Everything in the listing below must be reproduced exactly, apart from its images.

Input:
- - -

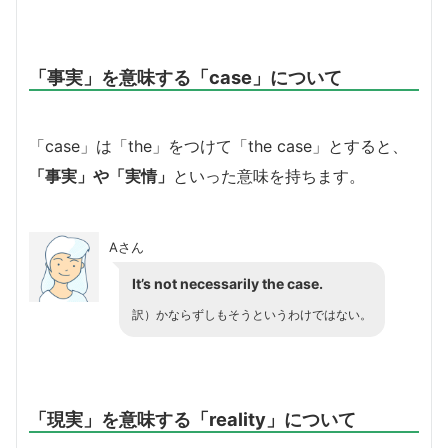
「事実」を意味する「case」について
「case」は「the」をつけて「the case」とすると、
「事実」や「実情」
といった意味を持ちます。
Aさん
It’s not necessarily the case.
訳）かならずしもそうというわけではない。
「現実」を意味する「reality」について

- - -

Answer:
「事実」を意味する「case」について
「case」は「the」をつけて「the case」とすると、
「事実」や「実情」
といった意味を持ちます。
Aさん
It’s not necessarily the case.
訳）かならずしもそうというわけではない。
「現実」を意味する「reality」について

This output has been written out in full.